La disparité régionale est notable : en Australie (70%) et au Japon (63%), les difficultés de confinement dépassent largement la moyenne mondiale, tandis qu’en France (37%) et au Brésil (34%), les entreprises semblent mieux armées. Pourtant, cette confiance nationale reste trompeuse : détecter ne suffit plus, c’est la capacité à isoler rapidement les charges compromises qui fait la différence.
La France face à ses angles morts
En France, 76% des organisations ne découvrent de nouveaux chemins de communication qu’une fois par semaine ou moins. Ces « routes d’attaque dormantes » constituent un risque latent d’exploitation.
Les environnements cloud et multi‑cloud sont particulièrement concernés : les échanges entre le cloud et les centres de données restent les zones les plus opaques, rendant difficile la surveillance des déplacements des cyberattaquants.
Plus inquiétant encore, 63% mettent plusieurs heures, voire plusieurs jours, à isoler une charge de travail compromise. Seuls 8% atteignent un confinement quasi immédiat. Un retard coûteux, selon Steve Piper, PDG de CyberEdge Group : « Un confinement retardé est un confinement perdu. » Durant ce laps de temps, les intrus peuvent se déplacer latéralement, voler des données ou provoquer une paralysie opérationnelle.
L’IA, nouvelle arme des cybercriminels
Les attaques pilotées par l’IA, comme les deepfakes ou les campagnes d’hameçonnage automatisées, font désormais partie des trois principales menaces mondiales, citées par 55% des répondants. Elles dépassent même les ransomwares dans plusieurs pays.
Les préoccupations majeures restent classiques : le vol de données et de propriété intellectuelle (57%), la perturbation de services critiques (56%) et l’extorsion (53%). En France, les ransomwares demeurent la menace numéro un, redoutée par 68% des entreprises.
Fait révélateur, seules 19% des organisations perçoivent l’usage non maîtrisé de grands modèles de langage (LLM) comme un risque prioritaire, alors que les failles humaines (50%) et techniques (66%) continuent de dominer le paysage des menaces.
La microsegmentation : une promesse encore inachevée
Face à ces constats, la microsegmentation s’impose comme une solution de plus en plus citée. En cloisonnant les charges de travail, elle permet une meilleure détection (50%), un confinement plus efficace (47%) et une visibilité renforcée (46%)

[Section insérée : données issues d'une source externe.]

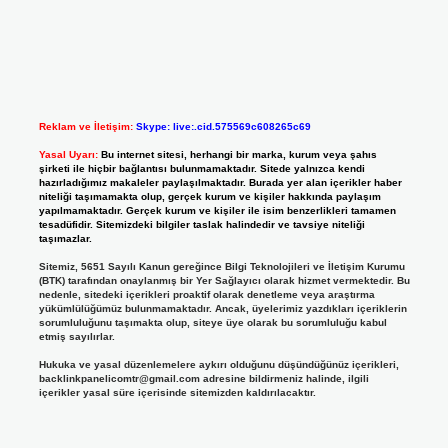
Reklam ve İletişim:
Skype: live:.cid.575569c608265c69
Yasal Uyarı:
Bu internet sitesi, herhangi bir marka, kurum veya şahıs
şirketi ile hiçbir bağlantısı bulunmamaktadır. Sitede yalnızca kendi
hazırladığımız makaleler paylaşılmaktadır. Burada yer alan içerikler haber
niteliği taşımamakta olup, gerçek kurum ve kişiler hakkında paylaşım
yapılmamaktadır. Gerçek kurum ve kişiler ile isim benzerlikleri tamamen
tesadüfidir. Sitemizdeki bilgiler taslak halindedir ve tavsiye niteliği
taşımazlar.
Sitemiz, 5651 Sayılı Kanun gereğince Bilgi Teknolojileri ve İletişim Kurumu
(BTK) tarafından onaylanmış bir Yer Sağlayıcı olarak hizmet vermektedir. Bu
nedenle, sitedeki içerikleri proaktif olarak denetleme veya araştırma
yükümlülüğümüz bulunmamaktadır. Ancak, üyelerimiz yazdıkları içeriklerin
sorumluluğunu taşımakta olup, siteye üye olarak bu sorumluluğu kabul
etmiş sayılırlar.
Hukuka ve yasal düzenlemelere aykırı olduğunu düşündüğünüz içerikleri,
backlinkpanelicomtr@gmail.com
adresine bildirmeniz halinde, ilgili
içerikler yasal süre içerisinde sitemizden kaldırılacaktır.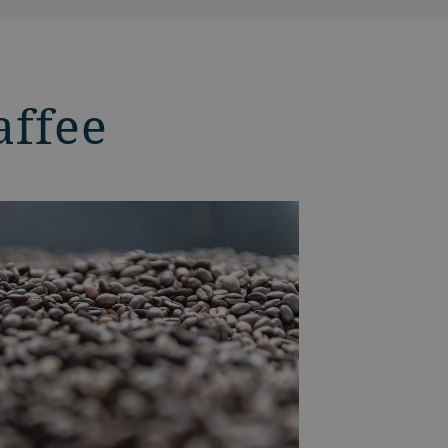
affee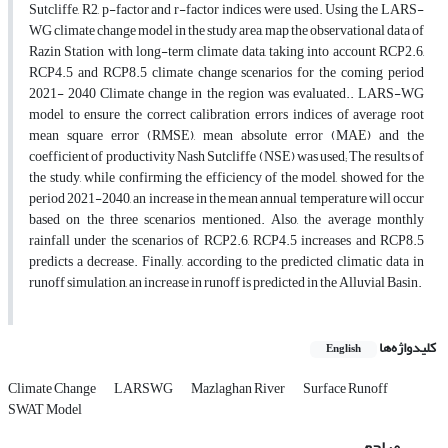
Sutcliffe, R2, p-factor and r-factor indices were used. Using the LARS-
WG climate change model in the study area, map the observational data of
Razin Station with long-term climate data, taking into account RCP2.6,
RCP4.5 and RCP8.5 climate change scenarios for the coming period
2021- 2040 Climate change in the region was evaluated.. LARS-WG
model to ensure the correct calibration errors indices of average root
mean square error (RMSE), mean absolute error (MAE) and the
coefficient of productivity Nash Sutcliffe (NSE) was used; The results of
the study, while confirming the efficiency of the model, showed for the
period 2021-2040, an increase in the mean annual temperature will occur
based on the three scenarios mentioned. Also, the average monthly
rainfall under the scenarios of RCP2.6, RCP4.5 increases and RCP8.5
predicts a decrease. Finally, according to the predicted climatic data in
runoff simulation, an increase in runoff is predicted in the Alluvial Basin.
کلیدواژه‌ها
English
Climate Change
LARSWG
Mazlaghan River
Surface Runoff
SWAT Model
مراجع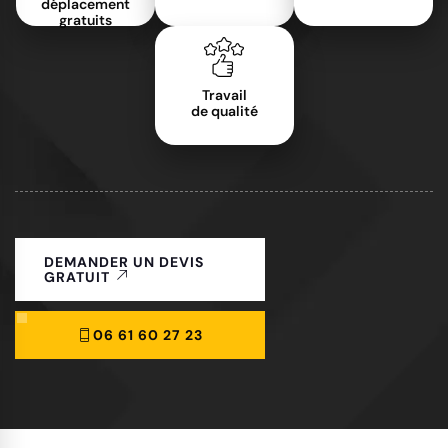
déplacement
gratuits
Travail
de qualité
DEMANDER UN DEVIS
GRATUIT
06 61 60 27 23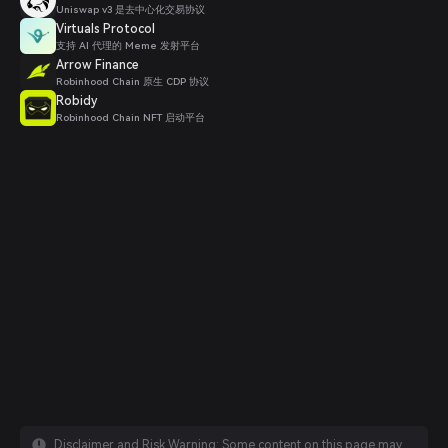
Uniswap v3 是去中心化交易协议
Virtuals Protocol
支持 AI 代理的 Meme 发射平台
Arrow Finance
Robinhood Chain 原生 CDP 协议
Robidy
Robinhood Chain NFT 启动平台
Disclaimer and Risk Warning: Some content on this page may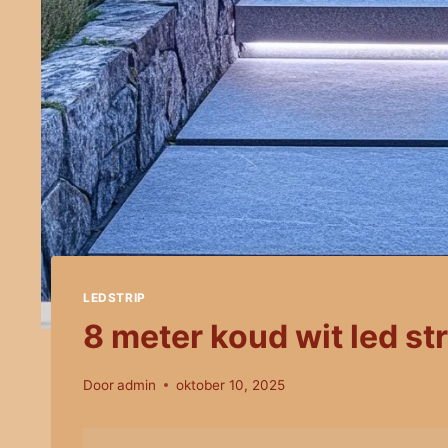
LEDSTRIP
8 meter koud wit led str
Door
admin
oktober 10, 2025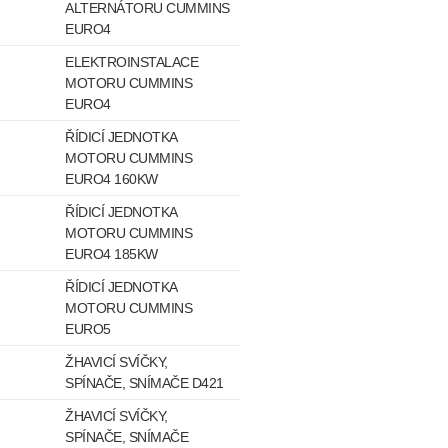
ALTERNÁTORU CUMMINS
EURO4
ELEKTROINSTALACE
MOTORU CUMMINS
EURO4
ŘÍDICÍ JEDNOTKA
MOTORU CUMMINS
EURO4 160KW
ŘÍDICÍ JEDNOTKA
MOTORU CUMMINS
EURO4 185KW
ŘÍDICÍ JEDNOTKA
MOTORU CUMMINS
EURO5
ŽHAVICÍ SVÍČKY,
SPÍNAČE, SNÍMAČE D421
ŽHAVICÍ SVÍČKY,
SPÍNAČE, SNÍMAČE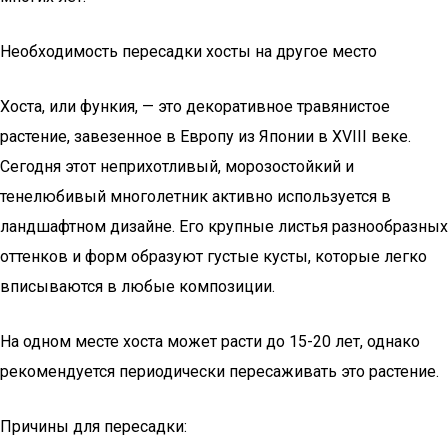
Необходимость пересадки хосты на другое место
Хоста, или функия, — это декоративное травянистое
растение, завезенное в Европу из Японии в XVIII веке.
Сегодня этот неприхотливый, морозостойкий и
тенелюбивый многолетник активно используется в
ландшафтном дизайне. Его крупные листья разнообразных
оттенков и форм образуют густые кусты, которые легко
вписываются в любые композиции.
На одном месте хоста может расти до 15-20 лет, однако
рекомендуется периодически пересаживать это растение.
Причины для пересадки: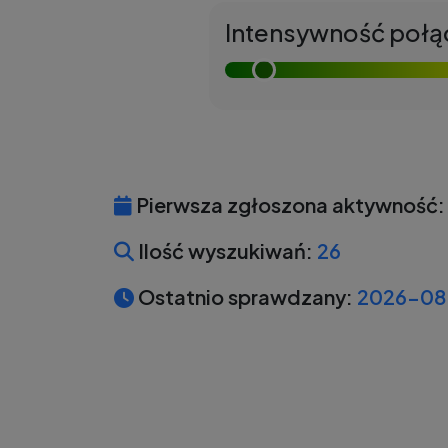
Intensywność połą
Pierwsza zgłoszona aktywność:
Ilość wyszukiwań:
26
Ostatnio sprawdzany:
2026-08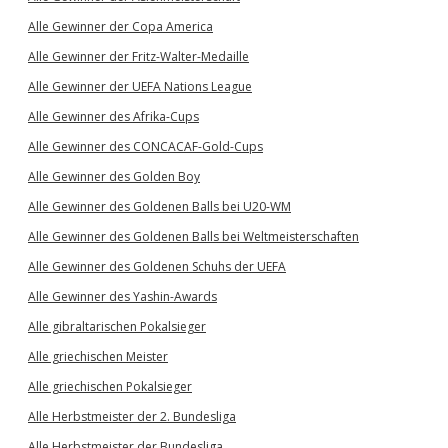
Alle Gewinner der Copa America
Alle Gewinner der Fritz-Walter-Medaille
Alle Gewinner der UEFA Nations League
Alle Gewinner des Afrika-Cups
Alle Gewinner des CONCACAF-Gold-Cups
Alle Gewinner des Golden Boy
Alle Gewinner des Goldenen Balls bei U20-WM
Alle Gewinner des Goldenen Balls bei Weltmeisterschaften
Alle Gewinner des Goldenen Schuhs der UEFA
Alle Gewinner des Yashin-Awards
Alle gibraltarischen Pokalsieger
Alle griechischen Meister
Alle griechischen Pokalsieger
Alle Herbstmeister der 2. Bundesliga
Alle Herbstmeister der Bundesliga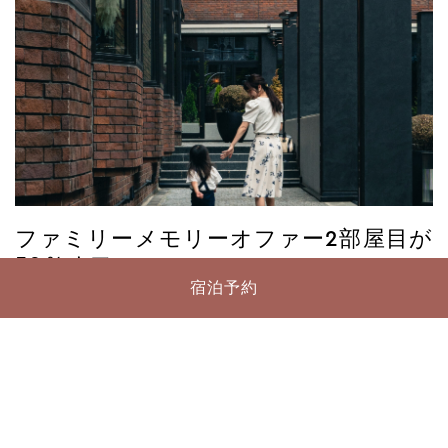
ファミリーメモリーオファー2部屋目が
50％オフ
宿泊予約
このプランで予約する
もっと見る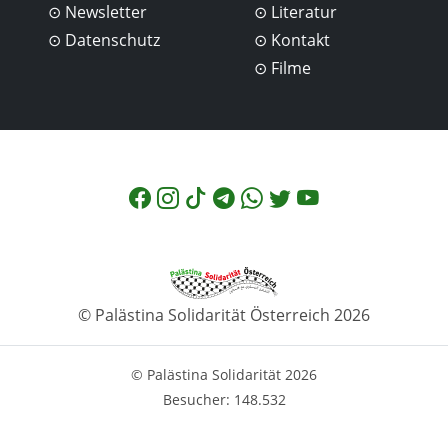
Newsletter
Literatur
Datenschutz
Kontakt
Filme
© Palästina Solidarität Österreich 2026
© Palästina Solidarität 2026
Besucher: 148.532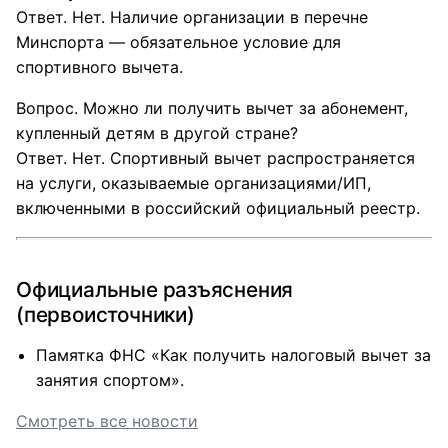
Ответ. Нет. Наличие организации в перечне
Минспорта — обязательное условие для
спортивного вычета.
Вопрос. Можно ли получить вычет за абонемент,
купленный детям в другой стране?
Ответ. Нет. Спортивный вычет распространяется
на услуги, оказываемые организациями/ИП,
включенными в российский официальный реестр.
Официальные разъяснения
(первоисточники)
Памятка ФНС «Как получить налоговый вычет за
занятия спортом».​
Смотреть все новости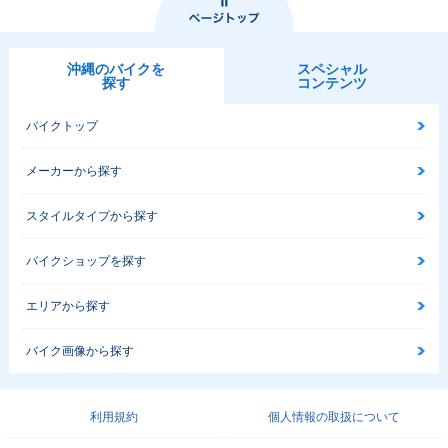
沖縄のバイクを
スペシャル
探す
コンテンツ
バイクトップ
メーカーから探す
スタイルタイプから探す
バイクショップを探す
エリアから探す
バイク画像から探す
利用規約
個人情報の取扱について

Mais dans les faits, une majorité d’organisations s’appuie encore sur des pare‑feux réseau traditionnels, inadaptés aux environnements hybrides modernes. Le coût, la visibilité limitée sur les dépendances applicatives et les difficultés d’intégration restent les freins majeurs à une adoption à grande échelle. Pourtant, « la microsegmentation est l’un des rares contrôles capables d’améliorer la visibilité et de limiter les déplacements d’un intrus, mais uniquement si elle est précise, évolutive et appliquée de manière cohérente » souligne Raghu Nandakumara, Vice-président de la stratégie sectorielle chez Illumio
Dans un contexte où la vitesse d’une attaque dépasse désormais celle de la réaction humaine, réduire ce « temps de confinement » est devenu l’enjeu central de la cybersécurité moderne.
Source : Etude menée par CyberEdge Group auprès de 700 décideurs IT et sécurité dans 7 pays : les États-Unis, le Royaume-Uni, l’Allemagne, la France, le Japon, l’Australie et le Brésil.